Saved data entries
⁂
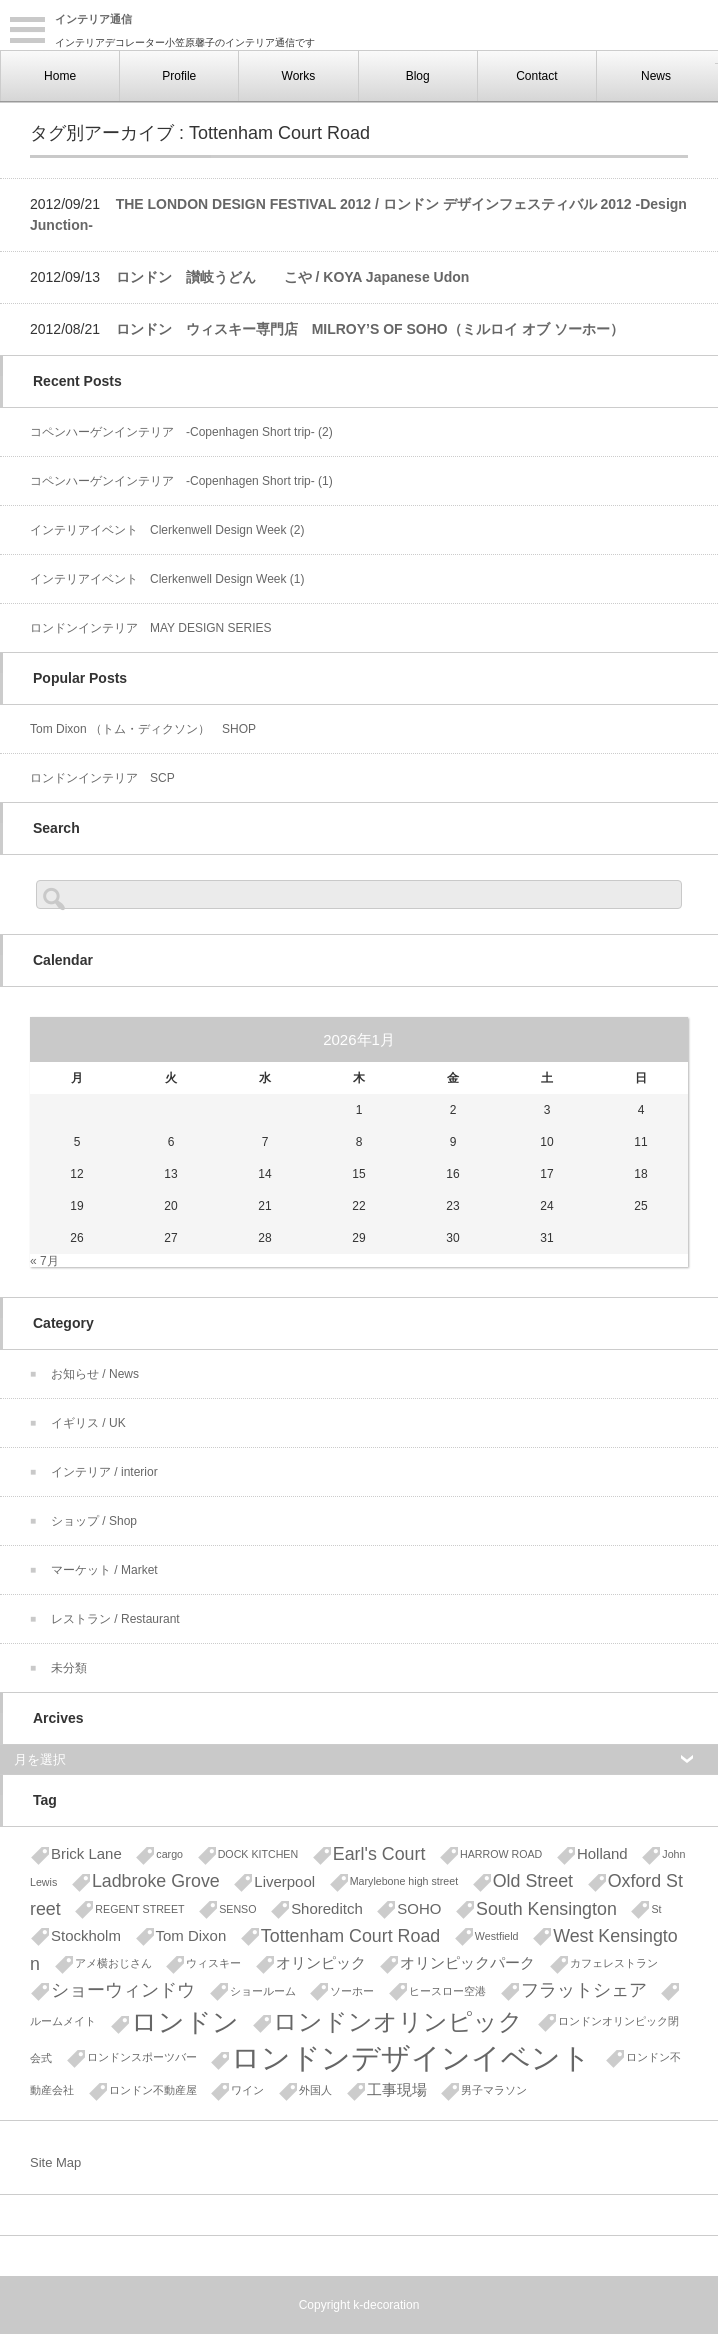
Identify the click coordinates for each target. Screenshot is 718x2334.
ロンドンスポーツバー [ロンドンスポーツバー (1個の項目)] (142, 2057)
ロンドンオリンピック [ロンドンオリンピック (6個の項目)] (398, 2021)
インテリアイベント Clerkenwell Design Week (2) (167, 530)
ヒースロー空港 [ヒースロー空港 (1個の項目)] (447, 1991)
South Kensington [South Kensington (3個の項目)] (546, 1909)
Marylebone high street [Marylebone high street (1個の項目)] (404, 1881)
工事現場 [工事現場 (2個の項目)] (397, 2089)
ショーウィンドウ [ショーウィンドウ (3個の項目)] (123, 1990)
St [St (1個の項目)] (656, 1909)
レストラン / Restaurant (115, 1619)
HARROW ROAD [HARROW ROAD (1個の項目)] (501, 1854)
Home (60, 76)
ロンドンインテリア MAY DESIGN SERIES (151, 628)
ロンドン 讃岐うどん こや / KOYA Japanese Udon (293, 277)
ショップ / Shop (94, 1521)
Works (299, 76)
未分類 (69, 1668)
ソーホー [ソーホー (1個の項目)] (352, 1991)
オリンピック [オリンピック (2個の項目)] (321, 1962)
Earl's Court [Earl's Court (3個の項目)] (379, 1854)
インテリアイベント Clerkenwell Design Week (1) (167, 579)
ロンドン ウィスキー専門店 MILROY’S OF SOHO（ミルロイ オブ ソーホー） (370, 329)
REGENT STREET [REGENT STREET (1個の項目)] (139, 1909)
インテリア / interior (104, 1472)
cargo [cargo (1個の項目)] (169, 1854)
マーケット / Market (104, 1570)
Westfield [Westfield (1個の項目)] (497, 1936)
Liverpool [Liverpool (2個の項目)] (284, 1881)
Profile (179, 76)
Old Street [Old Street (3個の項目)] (533, 1881)
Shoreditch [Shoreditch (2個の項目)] (327, 1908)
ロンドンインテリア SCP (102, 778)
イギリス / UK (88, 1423)
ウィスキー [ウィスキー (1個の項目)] (213, 1963)
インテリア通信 (93, 19)
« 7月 (44, 1261)
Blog (418, 76)
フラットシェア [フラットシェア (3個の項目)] (584, 1990)
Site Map (55, 2162)
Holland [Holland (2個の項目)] (602, 1853)
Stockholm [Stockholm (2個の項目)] (86, 1935)
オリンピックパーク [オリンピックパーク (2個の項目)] (467, 1962)
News (656, 76)
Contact (536, 76)
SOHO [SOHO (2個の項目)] (419, 1908)
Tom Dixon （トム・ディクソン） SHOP (143, 729)
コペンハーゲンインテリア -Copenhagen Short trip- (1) (181, 481)
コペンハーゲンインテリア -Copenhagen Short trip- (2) (181, 432)
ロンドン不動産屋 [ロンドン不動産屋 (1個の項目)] (153, 2090)
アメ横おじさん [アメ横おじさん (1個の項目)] (113, 1963)
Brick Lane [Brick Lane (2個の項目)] (86, 1853)
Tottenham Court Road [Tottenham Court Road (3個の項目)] (350, 1936)
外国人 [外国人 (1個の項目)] (315, 2090)
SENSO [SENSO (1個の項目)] (237, 1909)
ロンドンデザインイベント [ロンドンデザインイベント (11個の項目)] (411, 2057)
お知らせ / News (95, 1374)
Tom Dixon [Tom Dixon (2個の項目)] (191, 1935)
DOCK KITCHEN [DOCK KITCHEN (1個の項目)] (258, 1854)
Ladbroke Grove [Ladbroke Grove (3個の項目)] (156, 1881)
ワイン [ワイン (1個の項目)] (247, 2090)
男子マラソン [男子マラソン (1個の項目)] (494, 2090)
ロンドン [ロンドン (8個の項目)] (185, 2022)
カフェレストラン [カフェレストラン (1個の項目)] (614, 1963)
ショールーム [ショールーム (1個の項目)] (263, 1991)
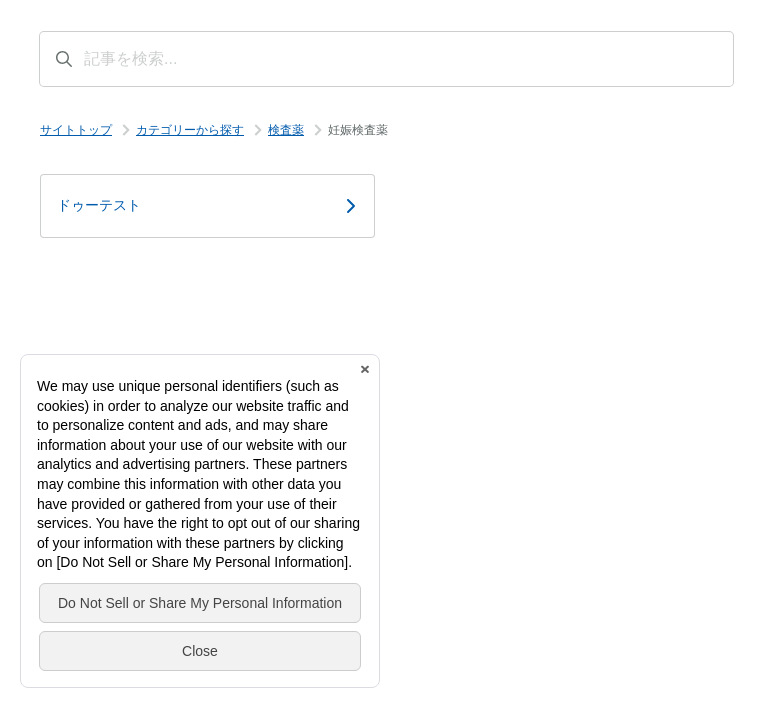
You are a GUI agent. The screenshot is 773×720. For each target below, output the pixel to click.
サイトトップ (76, 130)
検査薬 (286, 130)
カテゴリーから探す (190, 130)
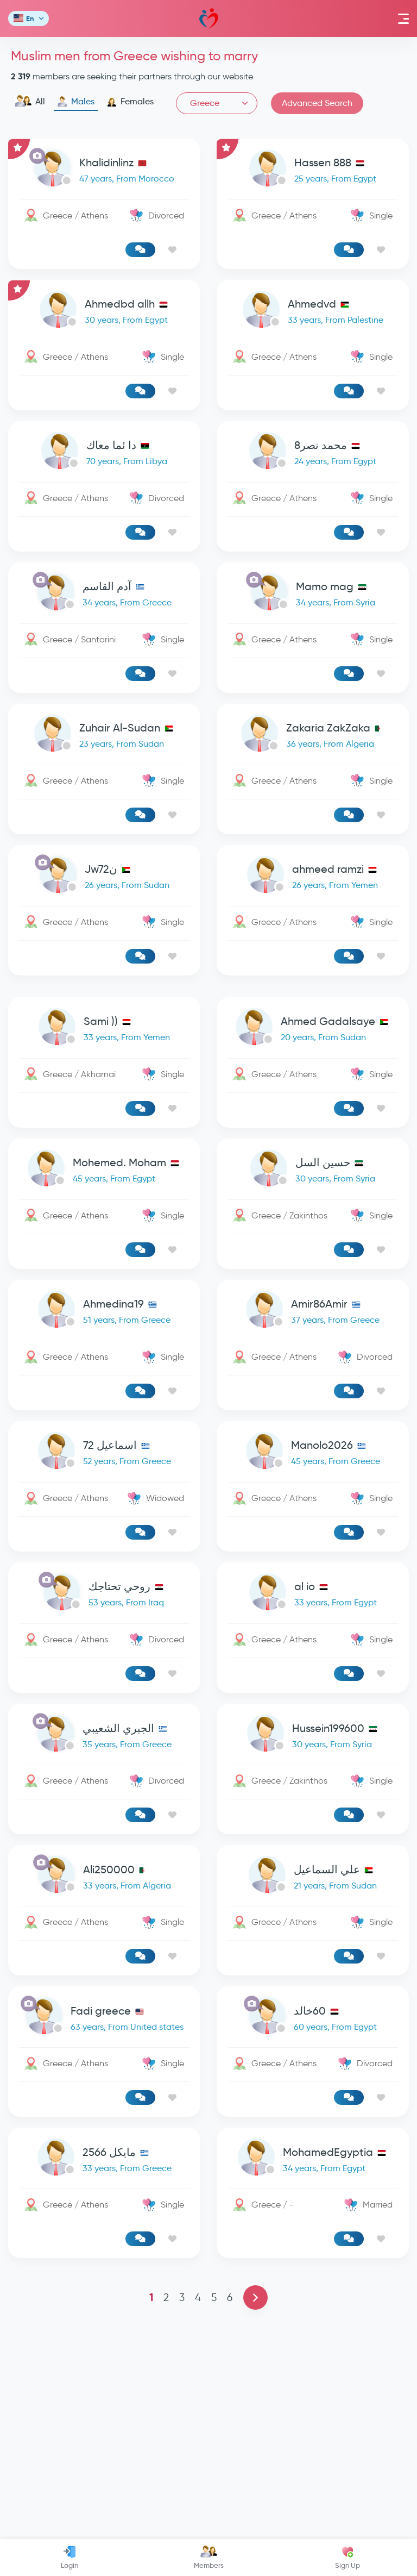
⁂
__TRY IT__.
The pictures in the entries above should be left out; all else must be copied exactly.

__OUTPUT OF THE TASK__.
Identify the click coordinates for each target. Screenshot is 718x2334.
ロンドンスポーツバー [ロンドンスポーツバー (1個の項目)] (142, 2057)
ロンドンオリンピック [ロンドンオリンピック (6個の項目)] (398, 2021)
インテリアイベント Clerkenwell Design Week (2) (167, 530)
ヒースロー空港 [ヒースロー空港 (1個の項目)] (447, 1991)
South Kensington [South Kensington (3個の項目)] (546, 1909)
Marylebone high street [Marylebone high street (1個の項目)] (404, 1881)
工事現場 [工事現場 (2個の項目)] (397, 2089)
ショーウィンドウ [ショーウィンドウ (3個の項目)] (123, 1990)
St [St (1個の項目)] (656, 1909)
レストラン / Restaurant (115, 1619)
HARROW ROAD [HARROW ROAD (1個の項目)] (501, 1854)
Home (60, 76)
ロンドンインテリア MAY DESIGN SERIES (151, 628)
ロンドン 讃岐うどん こや / KOYA Japanese Udon (293, 277)
ショップ / Shop (94, 1521)
Works (299, 76)
未分類 (69, 1668)
ソーホー [ソーホー (1個の項目)] (352, 1991)
オリンピック [オリンピック (2個の項目)] (321, 1962)
Earl's Court [Earl's Court (3個の項目)] (379, 1854)
インテリアイベント Clerkenwell Design Week (1) (167, 579)
ロンドン ウィスキー専門店 MILROY’S OF SOHO（ミルロイ オブ ソーホー） (370, 329)
REGENT STREET [REGENT STREET (1個の項目)] (139, 1909)
インテリア / interior (104, 1472)
cargo [cargo (1個の項目)] (169, 1854)
マーケット / Market (104, 1570)
Westfield [Westfield (1個の項目)] (497, 1936)
Liverpool [Liverpool (2個の項目)] (284, 1881)
Profile (179, 76)
Old Street [Old Street (3個の項目)] (533, 1881)
Shoreditch [Shoreditch (2個の項目)] (327, 1908)
ロンドンインテリア SCP (102, 778)
イギリス / UK (88, 1423)
ウィスキー [ウィスキー (1個の項目)] (213, 1963)
インテリア通信 (93, 19)
« 7月 (44, 1261)
Blog (418, 76)
フラットシェア [フラットシェア (3個の項目)] (584, 1990)
Site Map (55, 2162)
Holland [Holland (2個の項目)] (602, 1853)
Stockholm [Stockholm (2個の項目)] (86, 1935)
オリンピックパーク [オリンピックパーク (2個の項目)] (467, 1962)
News (656, 76)
Contact (536, 76)
SOHO [SOHO (2個の項目)] (419, 1908)
Tom Dixon （トム・ディクソン） SHOP (143, 729)
コペンハーゲンインテリア -Copenhagen Short trip- (1) (181, 481)
コペンハーゲンインテリア -Copenhagen Short trip- (2) (181, 432)
ロンドン不動産屋 [ロンドン不動産屋 (1個の項目)] (153, 2090)
アメ横おじさん [アメ横おじさん (1個の項目)] (113, 1963)
Brick Lane [Brick Lane (2個の項目)] (86, 1853)
Tottenham Court Road [Tottenham Court Road (3個の項目)] (350, 1936)
外国人 [外国人 (1個の項目)] (315, 2090)
SENSO [SENSO (1個の項目)] (237, 1909)
ロンドンデザインイベント [ロンドンデザインイベント (11個の項目)] (411, 2057)
お知らせ / News (95, 1374)
Tom Dixon [Tom Dixon (2個の項目)] (191, 1935)
DOCK KITCHEN [DOCK KITCHEN (1個の項目)] (258, 1854)
Ladbroke Grove [Ladbroke Grove (3個の項目)] (156, 1881)
ワイン [ワイン (1個の項目)] (247, 2090)
男子マラソン [男子マラソン (1個の項目)] (494, 2090)
ロンドン [ロンドン (8個の項目)] (185, 2022)
カフェレストラン [カフェレストラン (1個の項目)] (614, 1963)
ショールーム [ショールーム (1個の項目)] (263, 1991)
You are a GUI agent. The screenshot is 773×720. For each target below, output the pixel to click.
サイトトップ (76, 130)
検査薬 (286, 130)
カテゴリーから探す (190, 130)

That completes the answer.